Nothing is disappointing about a trip to Alby’s, but I’m left feeling disappointed whenever I try and tell anyone about it.
It’s the reaction I get. It’s not like telling a great joke and having to shrug into the silence and say, “Maybe you had to be there.” I find it disappointing, frustrating, but perhaps not too confusing that people want to talk about the price.
Yes, Alby’s is north of £10 for a sandwich.
The value for money, I swear, is there. These are great big sandwiches, super-loaves, and they’re expertly stuffed. Also, it’s okay to pay for food when you go out. Yes, there should be food that keeps families alive and on which supermarkets shouldn’t rinse us. But there’s also “treat yourself to a meal out at a local indie,” and it’s a healthy mindset to be willing to pay for that.
Besides, a slender cheese and ham sandwich at Pret is about £4. You get more than twice that in an Alby’s. I insist; the value for money is there.
Sandwiches! The menu changes a few times a month, the little cafe is busiest when that happens, and as a general rule, I recommend booking in advance. I do this over Instagram, never with a problem, and replies only during open hours.
Other wee bits, too. You can generally get a side of fries or something similar from any given incarnation of the menu. One side dish is, I think, enough to turn a lunch sandwich into a dinner.
I’d expect to see three or four sandwich options on the menu at any given time. The later you get to Alby’s, the more likely they will have run out of your favourite. I’ve been in the cafe when every single table was full, and every single table ordered the roast beef sandwich.
I’ve no problem with any of this. I like that Alby’s keeps food fresh and avoids having to stock, and likely waste, loads by running a sensibly sized menu.
Picking the sandwich can be like picking a doughnut from a display of gorgeous boutique doughnuts. There’s no correct answer, only the doughnuts that you have to leave behind. There are times when I’ve picked my Alby’s sandwich simply by working out, which I’d least like to miss out on because I couldn’t decide which option would be best.
As the opening of this review insists, these sandwiches are generally packed with food. At the risk of too much information, my arthritic condition plays havoc with my jaw, and I literally struggle to open my mouth wide enough to take mouthfuls of some of their dishes. Fortunately, I can squish things, but that gives you an idea of why I coined the phrase “super-loaf” to describe the size of some of these beauties.

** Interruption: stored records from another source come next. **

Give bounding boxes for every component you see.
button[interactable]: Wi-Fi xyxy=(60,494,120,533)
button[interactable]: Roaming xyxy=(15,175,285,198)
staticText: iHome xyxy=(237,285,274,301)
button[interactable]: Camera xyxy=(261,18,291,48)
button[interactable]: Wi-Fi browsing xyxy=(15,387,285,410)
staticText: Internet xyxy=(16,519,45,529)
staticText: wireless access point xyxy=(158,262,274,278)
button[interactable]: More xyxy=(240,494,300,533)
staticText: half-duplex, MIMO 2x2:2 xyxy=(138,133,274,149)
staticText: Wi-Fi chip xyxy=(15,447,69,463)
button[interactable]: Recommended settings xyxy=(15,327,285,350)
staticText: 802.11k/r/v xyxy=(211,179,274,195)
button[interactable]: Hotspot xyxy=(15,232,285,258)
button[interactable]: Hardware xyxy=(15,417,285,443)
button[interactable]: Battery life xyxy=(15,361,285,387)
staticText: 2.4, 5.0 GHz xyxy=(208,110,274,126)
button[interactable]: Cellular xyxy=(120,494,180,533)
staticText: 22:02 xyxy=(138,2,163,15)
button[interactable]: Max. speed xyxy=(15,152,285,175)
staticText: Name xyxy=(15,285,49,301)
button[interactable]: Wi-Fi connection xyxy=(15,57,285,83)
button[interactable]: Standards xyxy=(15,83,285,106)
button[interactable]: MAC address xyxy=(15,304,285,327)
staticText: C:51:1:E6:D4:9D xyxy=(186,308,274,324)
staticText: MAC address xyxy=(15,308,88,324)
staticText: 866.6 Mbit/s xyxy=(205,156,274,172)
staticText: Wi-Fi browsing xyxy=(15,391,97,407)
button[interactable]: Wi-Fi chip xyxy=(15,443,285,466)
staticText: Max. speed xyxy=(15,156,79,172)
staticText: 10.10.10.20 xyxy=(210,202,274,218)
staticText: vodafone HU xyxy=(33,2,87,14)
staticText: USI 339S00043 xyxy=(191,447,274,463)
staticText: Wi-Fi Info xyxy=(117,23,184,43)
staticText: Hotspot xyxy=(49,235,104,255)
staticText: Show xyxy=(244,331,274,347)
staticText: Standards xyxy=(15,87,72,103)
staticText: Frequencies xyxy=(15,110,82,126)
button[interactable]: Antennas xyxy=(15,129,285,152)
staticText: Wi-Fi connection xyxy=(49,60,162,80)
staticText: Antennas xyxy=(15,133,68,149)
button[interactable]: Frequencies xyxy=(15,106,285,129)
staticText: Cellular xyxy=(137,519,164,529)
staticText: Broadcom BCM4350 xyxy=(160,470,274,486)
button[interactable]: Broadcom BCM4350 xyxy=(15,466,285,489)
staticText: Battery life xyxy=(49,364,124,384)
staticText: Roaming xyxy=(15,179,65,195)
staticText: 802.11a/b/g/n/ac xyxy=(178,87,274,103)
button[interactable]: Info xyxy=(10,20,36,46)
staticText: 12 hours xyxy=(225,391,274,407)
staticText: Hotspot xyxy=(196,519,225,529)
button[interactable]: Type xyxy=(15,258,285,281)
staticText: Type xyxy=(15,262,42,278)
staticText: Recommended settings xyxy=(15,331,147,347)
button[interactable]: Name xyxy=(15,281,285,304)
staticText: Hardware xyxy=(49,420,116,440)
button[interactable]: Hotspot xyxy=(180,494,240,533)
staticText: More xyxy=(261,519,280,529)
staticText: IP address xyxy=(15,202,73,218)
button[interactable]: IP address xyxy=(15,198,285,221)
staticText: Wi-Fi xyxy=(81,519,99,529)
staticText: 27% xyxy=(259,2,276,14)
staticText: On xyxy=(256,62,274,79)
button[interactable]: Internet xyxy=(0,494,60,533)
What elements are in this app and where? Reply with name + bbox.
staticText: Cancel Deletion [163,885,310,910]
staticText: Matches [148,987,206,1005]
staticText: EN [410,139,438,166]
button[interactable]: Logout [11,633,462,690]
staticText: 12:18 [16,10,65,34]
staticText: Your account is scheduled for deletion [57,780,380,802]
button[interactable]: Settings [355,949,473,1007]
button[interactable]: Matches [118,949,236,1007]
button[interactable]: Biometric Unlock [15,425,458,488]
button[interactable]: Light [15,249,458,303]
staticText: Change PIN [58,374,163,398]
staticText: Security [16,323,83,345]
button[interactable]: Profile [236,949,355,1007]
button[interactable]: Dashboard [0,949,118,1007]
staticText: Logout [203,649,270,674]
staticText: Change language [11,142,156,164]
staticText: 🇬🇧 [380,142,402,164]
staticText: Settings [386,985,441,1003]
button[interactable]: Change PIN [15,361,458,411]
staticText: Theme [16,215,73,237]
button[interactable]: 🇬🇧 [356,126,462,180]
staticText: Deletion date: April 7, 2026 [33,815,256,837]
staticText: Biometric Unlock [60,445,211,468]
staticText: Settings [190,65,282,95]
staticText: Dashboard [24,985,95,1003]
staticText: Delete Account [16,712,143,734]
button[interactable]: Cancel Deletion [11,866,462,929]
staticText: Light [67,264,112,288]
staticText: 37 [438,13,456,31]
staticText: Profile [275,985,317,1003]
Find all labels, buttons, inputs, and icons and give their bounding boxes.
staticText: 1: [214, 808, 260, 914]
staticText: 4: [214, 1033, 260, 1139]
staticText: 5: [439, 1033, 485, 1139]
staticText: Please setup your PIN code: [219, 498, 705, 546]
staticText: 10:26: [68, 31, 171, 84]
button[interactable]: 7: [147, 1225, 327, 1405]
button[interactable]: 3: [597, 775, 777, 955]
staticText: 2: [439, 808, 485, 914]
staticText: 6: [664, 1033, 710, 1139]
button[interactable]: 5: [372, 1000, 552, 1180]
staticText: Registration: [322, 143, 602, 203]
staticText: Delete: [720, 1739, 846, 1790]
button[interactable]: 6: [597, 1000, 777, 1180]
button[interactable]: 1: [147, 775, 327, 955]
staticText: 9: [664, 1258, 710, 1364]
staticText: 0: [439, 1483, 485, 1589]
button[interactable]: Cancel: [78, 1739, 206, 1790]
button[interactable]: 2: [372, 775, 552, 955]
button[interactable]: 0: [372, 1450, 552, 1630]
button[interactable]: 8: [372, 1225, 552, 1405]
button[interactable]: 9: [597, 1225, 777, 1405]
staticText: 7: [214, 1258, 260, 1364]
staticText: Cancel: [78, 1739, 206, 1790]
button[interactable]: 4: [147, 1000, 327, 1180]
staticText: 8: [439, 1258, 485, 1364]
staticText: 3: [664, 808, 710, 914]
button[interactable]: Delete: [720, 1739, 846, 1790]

Alby’s in a weird place and a corner of Leith that I’ve seen venues struggle. It’s next to Derrick’s Takeaway on Portland Terrace. That’s the crossroads of Commercial Street, Ocean Drive and North Junction Street.
There’s lots of traffic, lots of footfall but not a huge amount of offices, student digs or even people out for a stroll. Nothing nearby tends to make for people casually popping in for a lunch or a quick bite for dinner.
And yes, Alby’s seems to be flourishing. The food is a big part of that, but the friendly welcome I’ve always had is a factor too. I walk down those steps (which can be a challenge when the arthritis is placing up; Alby’s is NOT wheelchair friendly in any way, sadly) and into what might well have been someone’s front room. Someone who tends to be pleased to see me.
The tables are reasonably spartan but nice and clean, there are plants and cosy lights. The food counter is at the back, with the kitchens beyond, and if the front of house member of staff isn’t picking something up from the kitchen at that precise moment, you’ll get a hello.
Service is quick and helpful. I often have questions about food, and Alby’s is one of the places I feel comfortable asking. As previously warned, sometimes the popular options sell out, but I’ve had substitutions suggested, alternatives recommended, and even my previous orders referenced.
Just writing this review makes me think it’s time to book a table again, pop back to the sandwich shop and catch up with friends.
Cafe? Is cafe the right word for a place that gives me coffee and sandwiches? Perhaps ‘sandwich shop’ is better; it sets expectations more clearly.
Alby’s is a comfortable and welcoming sandwich shop with a few tables better suited to small groups of friends than large ones. Some tables are perfect for solo or duet dining.
There’s table service, lots of places to put bags and coats or deal with all the usual juggling a solo eater or traveller might face. It’s a recommended stop, especially if you’ve been lured out to Ocean Terminal or the Royal Yacht Britannia.
Yeah, okay, if you’re scandalised by paying more than £8 for a sandwich, I doubt I’m articulate to change your mind.
Everyone else, check out Alby’s.
Expect a large sandwich, add a side dish to make a meal and expect good company even if you’re alone.